Resulting output: `'[CLS] Eu gosto muito de farofa [SEP]'`

In the above output, you'll notice that the `[CLS]` token is added to the start of the input text, while the `[SEP]` token is appended to the end. However, for classification purposes, we only need to focus on the `[CLS]` token and can ignore the `[SEP]` token. The role of the `[SEP]` token in BERT is to enable the separation of two sentences, but since our input text contains only one sentence, its usage is unnecessary here.

### Carrying Out Classification Using the `[CLS]` Token

Now that we know how to extract the vector for the `[CLS]` token, we can use it as input for our classifier. The classifier's output will be a vector of size `num_labels`, where `num_labels` refers to the number of labels present in our dataset. For example, if we have 4 labels, the classifier would output a vector of size 4.

This output vector will be crucial in calculating the model's loss and updating its weights during the training process. By comparing the predicted label probabilities with the actual labels, we can measure the model's performance and make necessary adjustments to improve its accuracy.

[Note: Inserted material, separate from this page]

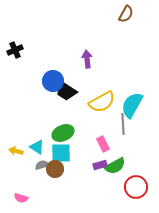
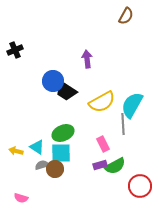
brown semicircle: moved 2 px down
red circle: moved 4 px right, 1 px up
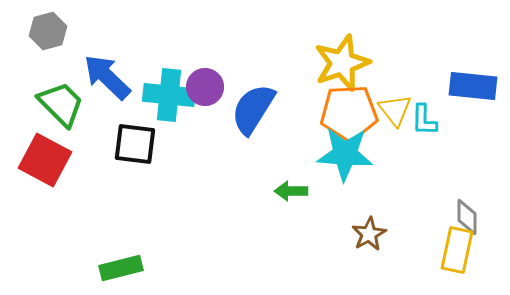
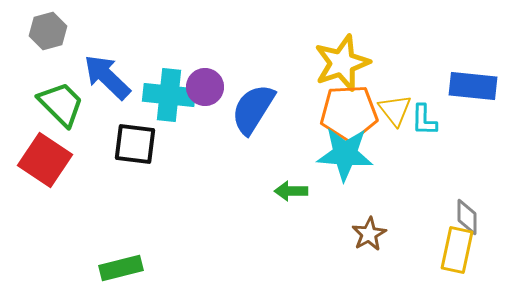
red square: rotated 6 degrees clockwise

### Putting It All Together

To summarize, the process of document classification using a fine-tuned language model involves the following steps:

1. Tokenize the input text and add the `[CLS]` token at the beginning.
2. Pass the tokenized input through the language model to obtain the output vector.
3. Extract the vector corresponding to the `[CLS]` token.
4. Use the `[CLS]` token vector as input for the classifier.
5. Obtain the classifier's output vector, which represents the predicted label probabilities.
6. Calculate the loss by comparing the predicted labels with the actual labels.
7. Update the model's weights based on the calculated loss to improve its performance.

In [None]:
import os
from pathlib import Path
from transformers import (
    pipeline,
    AutoTokenizer,
    AutoModelForSequenceClassification,
    AutoConfig,
)

In [None]:
import pandas as pd
from pathlib import Path

# Load the training dataset from a Parquet file
# Only the 'text' and 'label' columns are read from the file
df_train = pd.read_parquet("data/legal/train.parquet", columns=["text", "label"])

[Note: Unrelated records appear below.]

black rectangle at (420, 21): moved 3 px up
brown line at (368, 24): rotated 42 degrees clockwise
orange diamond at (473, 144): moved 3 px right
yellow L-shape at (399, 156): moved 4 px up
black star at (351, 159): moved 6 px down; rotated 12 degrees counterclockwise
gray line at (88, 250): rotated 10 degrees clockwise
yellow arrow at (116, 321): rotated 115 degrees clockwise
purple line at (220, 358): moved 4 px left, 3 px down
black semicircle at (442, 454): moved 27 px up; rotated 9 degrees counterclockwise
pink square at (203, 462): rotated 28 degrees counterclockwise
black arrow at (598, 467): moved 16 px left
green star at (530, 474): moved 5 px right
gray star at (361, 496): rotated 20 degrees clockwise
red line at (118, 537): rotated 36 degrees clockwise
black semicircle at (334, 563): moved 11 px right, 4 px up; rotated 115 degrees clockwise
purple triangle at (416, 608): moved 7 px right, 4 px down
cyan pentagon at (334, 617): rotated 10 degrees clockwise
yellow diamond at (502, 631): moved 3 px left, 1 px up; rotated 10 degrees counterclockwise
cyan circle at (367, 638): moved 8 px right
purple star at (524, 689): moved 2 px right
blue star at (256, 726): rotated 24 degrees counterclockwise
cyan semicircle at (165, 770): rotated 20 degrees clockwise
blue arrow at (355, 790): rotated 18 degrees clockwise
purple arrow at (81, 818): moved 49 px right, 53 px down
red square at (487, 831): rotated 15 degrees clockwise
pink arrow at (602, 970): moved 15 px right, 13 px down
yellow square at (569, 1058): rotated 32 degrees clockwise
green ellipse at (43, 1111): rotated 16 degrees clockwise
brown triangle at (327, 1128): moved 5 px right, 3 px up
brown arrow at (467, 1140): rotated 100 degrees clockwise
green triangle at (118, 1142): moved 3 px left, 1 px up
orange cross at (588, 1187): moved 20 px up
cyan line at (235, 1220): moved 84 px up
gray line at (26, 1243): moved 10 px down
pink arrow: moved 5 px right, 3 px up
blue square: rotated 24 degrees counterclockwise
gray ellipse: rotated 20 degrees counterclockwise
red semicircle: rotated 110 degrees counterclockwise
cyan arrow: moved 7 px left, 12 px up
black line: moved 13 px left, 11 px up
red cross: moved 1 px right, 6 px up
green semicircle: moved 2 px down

# Load the validation dataset from a Parquet file
# Only the 'text' and 'label' columns are read from the file
df_valid = pd.read_parquet("data/legal/valid.parquet", columns=["text", "label"])

# Define the path to save the base masked language model (MLM)
# This path points to the directory where the base MLM model will be saved
path_to_save_lm_base = Path("./outputs/transformers_basics/bert_masked_lm_base")

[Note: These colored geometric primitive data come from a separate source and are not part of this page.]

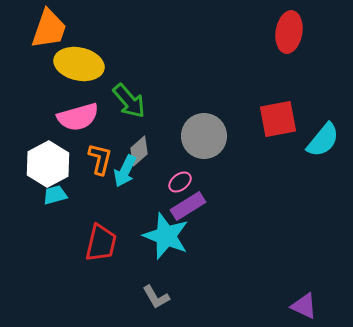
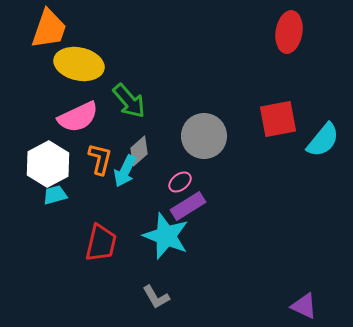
pink semicircle: rotated 9 degrees counterclockwise
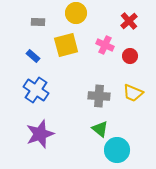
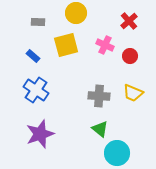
cyan circle: moved 3 px down
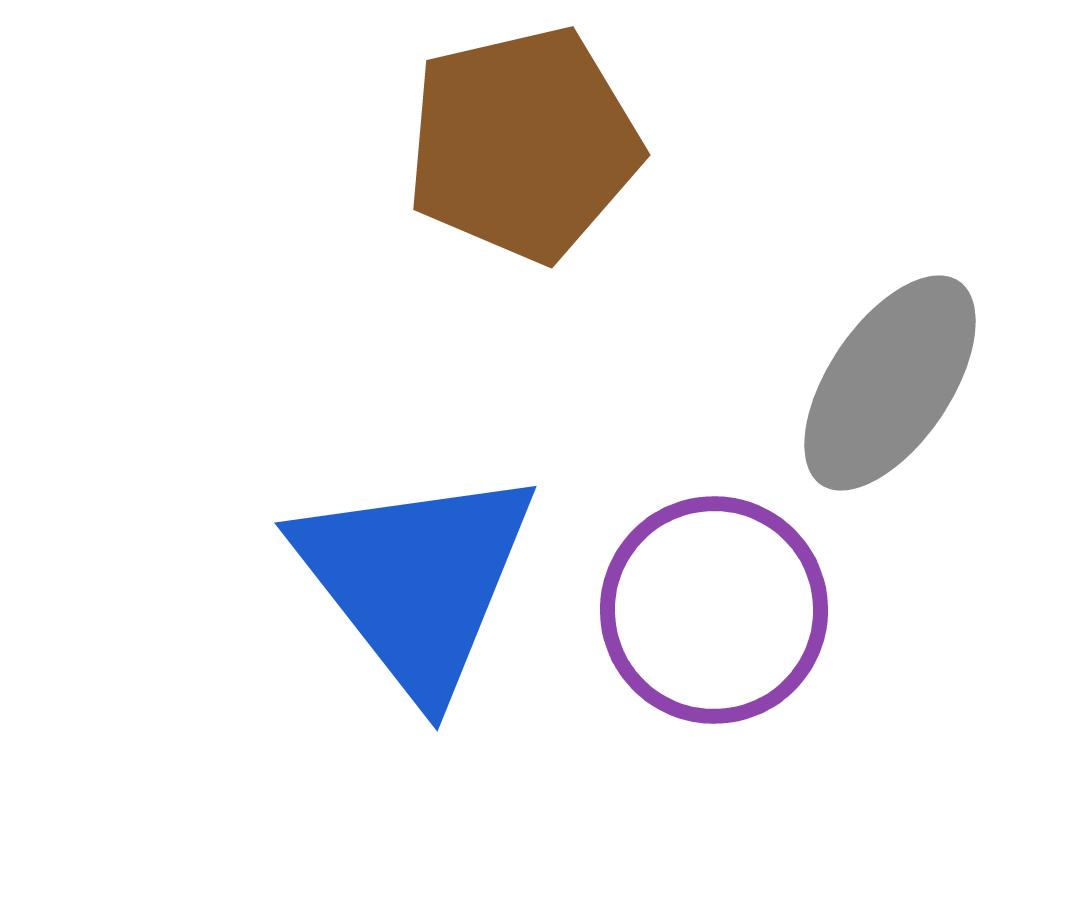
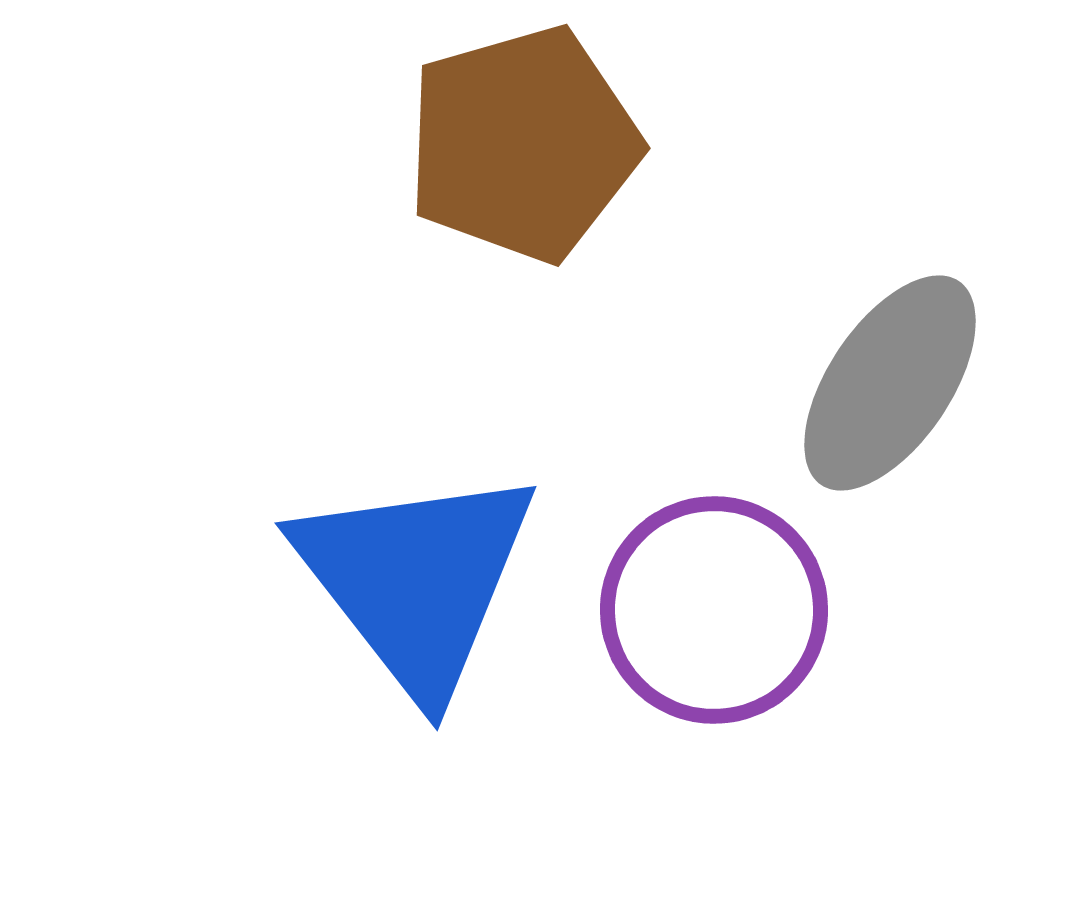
brown pentagon: rotated 3 degrees counterclockwise
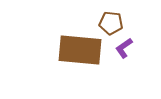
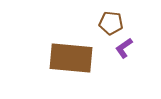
brown rectangle: moved 9 px left, 8 px down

# Define the path to save the large masked language model (MLM)
# This path points to the directory where the large MLM model will be saved
path_to_save_lm_large = Path("./outputs/transformers_basics/bert_masked_lm_large")

# Display the shapes of the training and validation datasets
# This shows the number of rows and columns in each dataset
df_train.shape, df_valid.shape

((52026, 2), (13007, 2))

In [None]:
# Create a dictionary to map each unique label in the training dataset to a unique ID
# df_train.label.unique() returns an array of unique labels in the training dataset
# The dictionary comprehension iterates over the unique labels and assigns an ID to each label
label2id = {df_train.label.unique()[i]: i for i in range(len(df_train.label.unique()))}

# Create a dictionary to map each unique ID back to its corresponding label
# This is the reverse mapping of the label2id dictionary
# The dictionary comprehension iterates over the items in label2id and swaps the keys and values
id2label = {v: k for k, v in label2id.items()}

# Display the label-to-ID and ID-to-label mappings
label2id, id2label

({'IMPROCEDENTE': 0,
  'PROCEDENTE': 1,
  'PARCIALMENTE PROCEDENTE': 2,
  'EXTINTO SEM MÉRITO': 3},
 {0: 'IMPROCEDENTE',
  1: 'PROCEDENTE',
  2: 'PARCIALMENTE PROCEDENTE',
  3: 'EXTINTO SEM MÉRITO'})

In [None]:
# Map the labels in the training dataset to their corresponding IDs
# This replaces the label names with their respective IDs using the label2id dictionary
df_train["label"] = df_train["label"].map(label2id)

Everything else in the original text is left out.